The first step in any nonprofit marketing plan is attracting potential customers by generating interest in what the organization has to offer.
Nonprofits build awareness by appealing to consumers’ emotions or sense of justice. They don’t hide painful circumstances because they want donors to know how impactful their contribution can be.
The main difference between for-profit marketing and marketing for nonprofits is often budget. For the former, it comes down to cost-effectiveness and markup. Nonprofits seldom have a significant marketing budget, so they are more reliant on social media campaigns and crowdsourcing to increase exposure and awareness.
Take the Make-a-Wish #ArmWrestleChallenge. The nonprofit encouraged participants to film an arm wrestling competition and tag the organization on social media, with the winner donating to Make-a-Wish and the loser doubling the winner’s donation. The strategy was layered: It created a viral phenomenon and benefited the organization’s mission simultaneously.
Being nimble enough to use the best elements of for-profit sales in the nonprofit world makes a career-starter a valuable addition to an organization's sales team.

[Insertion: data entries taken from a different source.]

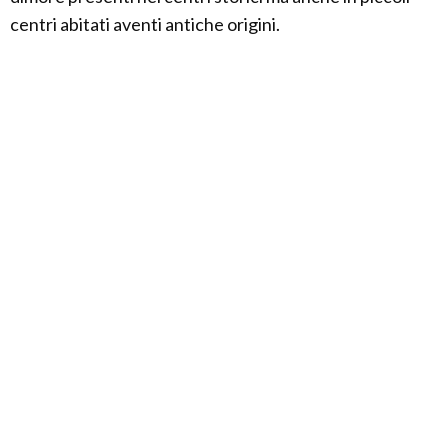
centri abitati aventi antiche origini.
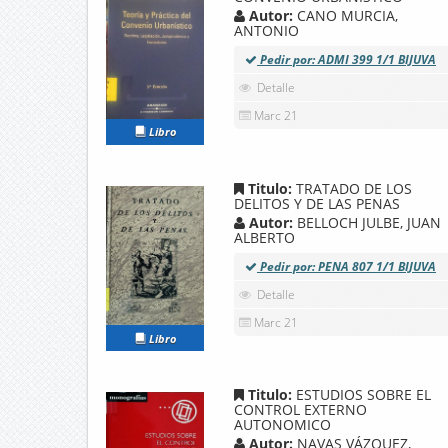
Autor:
CANO MURCIA,
ANTONIO
Pedir por: ADMI 399 1/1 BIJUVA
Detalle
Marc 21
Libro
Titulo:
TRATADO DE LOS
DELITOS Y DE LAS PENAS
Autor:
BELLOCH JULBE, JUAN
ALBERTO
Pedir por: PENA 807 1/1 BIJUVA
Detalle
Marc 21
Libro
Titulo:
ESTUDIOS SOBRE EL
CONTROL EXTERNO
AUTONOMICO
Autor:
NAVAS VÁZQUEZ,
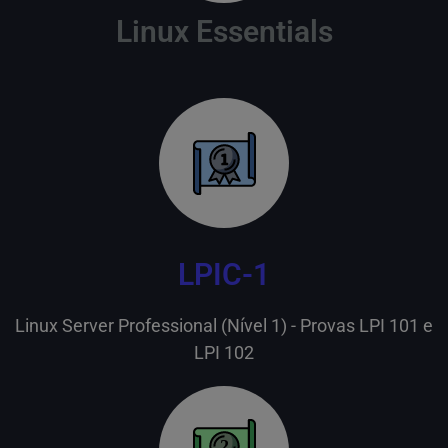
Linux Essentials
LPIC-1
Linux Server Professional (Nível 1) - Provas LPI 101 e
LPI 102
2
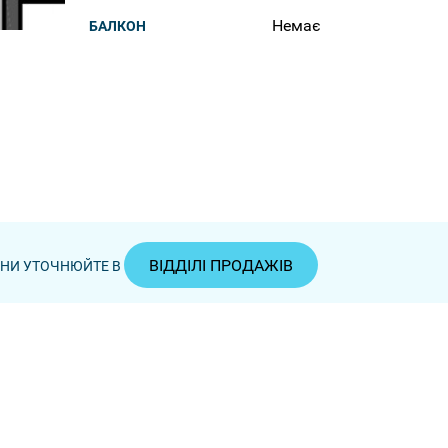
Немає
БАЛКОН
ВІДДІЛІ ПРОДАЖІВ
ЦІНИ УТОЧНЮЙТЕ В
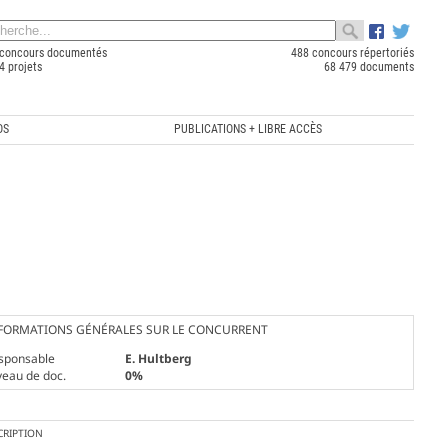
concours documentés
488 concours répertoriés
4 projets
68 479 documents
OS
PUBLICATIONS + LIBRE ACCÈS
FORMATIONS GÉNÉRALES SUR LE CONCURRENT
sponsable
E. Hultberg
veau de doc.
0%
CRIPTION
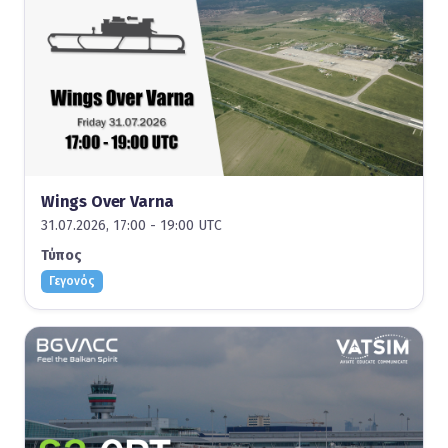
Wings Over Varna
31.07.2026, 17:00 - 19:00 UTC
Τύπος
Γεγονός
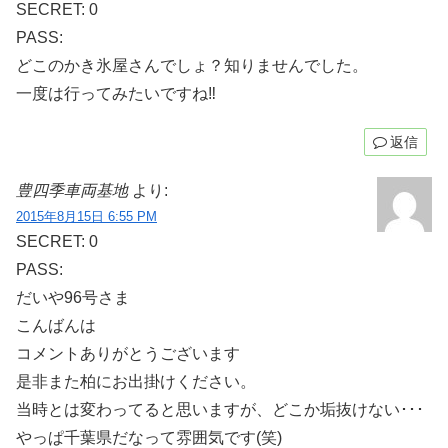
SECRET: 0
PASS:
どこのかき氷屋さんでしょ？知りませんでした。
一度は行ってみたいですね‼
返信
豊四季車両基地
より:
2015年8月15日 6:55 PM
SECRET: 0
PASS:
だいや96号さま
こんばんは
コメントありがとうございます
是非また柏にお出掛けください。
当時とは変わってると思いますが、どこか垢抜けない･･･
やっぱ千葉県だなって雰囲気です(笑)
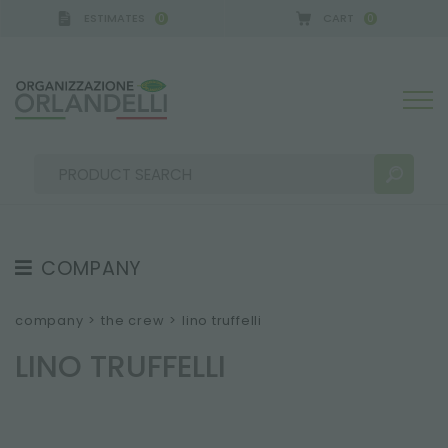
ESTIMATES
CART
0
0
COMPANY
SEARCH RESULTS:
Sort by:
ABOUT US
company
>
the crew
>
lino truffelli
THE CREW
LINO TRUFFELLI
JOB OPPORTUNITIES
SUSTAINABILITY
MORE RESULTS FOR YOU:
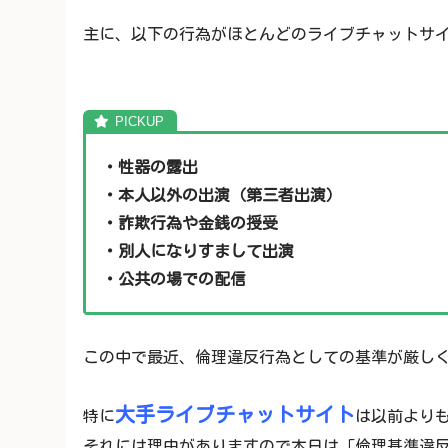
主に、以下の行為がほとんどのライブチャットサ
・性器の露出
・本人以外の出演（第三者出演）
・詐欺行為や金銭の授受
・別人になりすまして出演
・公共の場での配信
この中で最近、倫理違反行為としての基準が厳し
大手ライブチャットサイト
特に
は以前より
それには理由がありますので本日は「倫理基準違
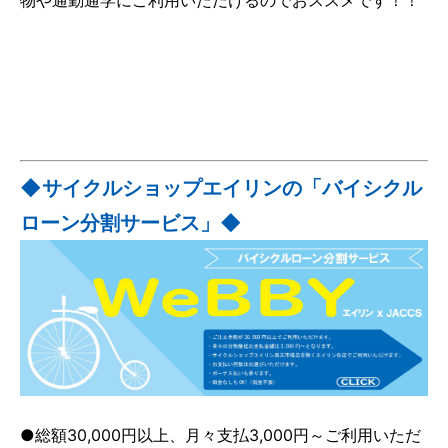
◆サイクルショップエイリンの「バイシクル
ローン分割サービス」◆
●総額30,000円以上、月々支払3,000円～ご利用いただ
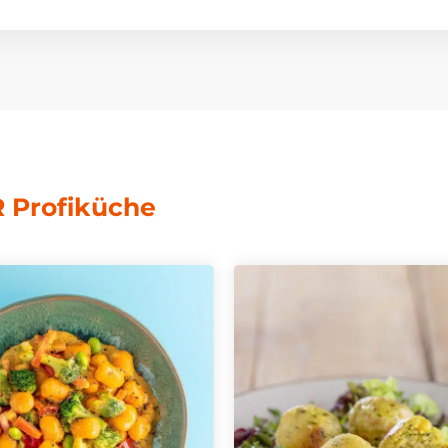
 Profiküche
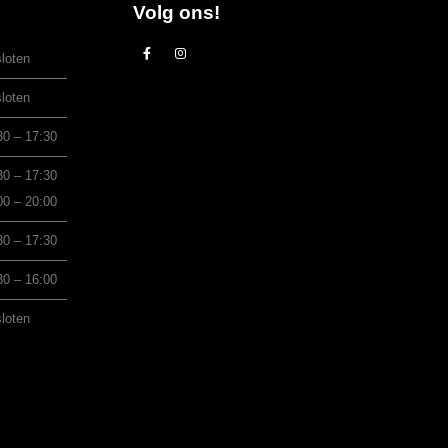
Volg ons!
loten
loten
30 – 17:30
30 – 17:30
00 – 20:00
30 – 17:30
30 – 16:00
loten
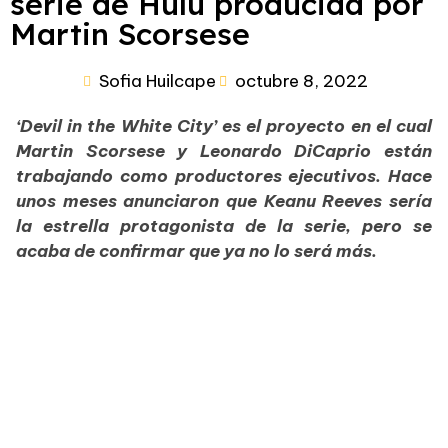
serie de Hulu producida por
Martin Scorsese
Sofia Huilcape
octubre 8, 2022
‘Devil in the White City’ es el proyecto en el cual
Martin Scorsese y Leonardo DiCaprio están
trabajando como productores ejecutivos. Hace
unos meses anunciaron que Keanu Reeves sería
la estrella protagonista de la serie, pero se
acaba de confirmar que ya no lo será más.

While for-profits have a tangible element to sell, a nonprofit’s value proposition is the impact achieved through supporting its cause. Every nonprofit needs to find a way to show supporters why backing the organization makes a difference in a way others don’t. Supporters want to know where their donations go and how communities benefit beyond their initial contribution. charity:water6 has found an innovative way to achieve this. Every month the nonprofit puts together an email-driven program with exclusive content for subscribers, including a personalized message with updates on how their contributions are impacting a community in need. It also includes stories from local partners and benefactors with on-location video reports. Being nimble enough to use the best elements of for-profit sales in the nonprofit world makes a career-starter a valuable addition to an organization’s sales team, able to capitalize on changing trends and customer expectations.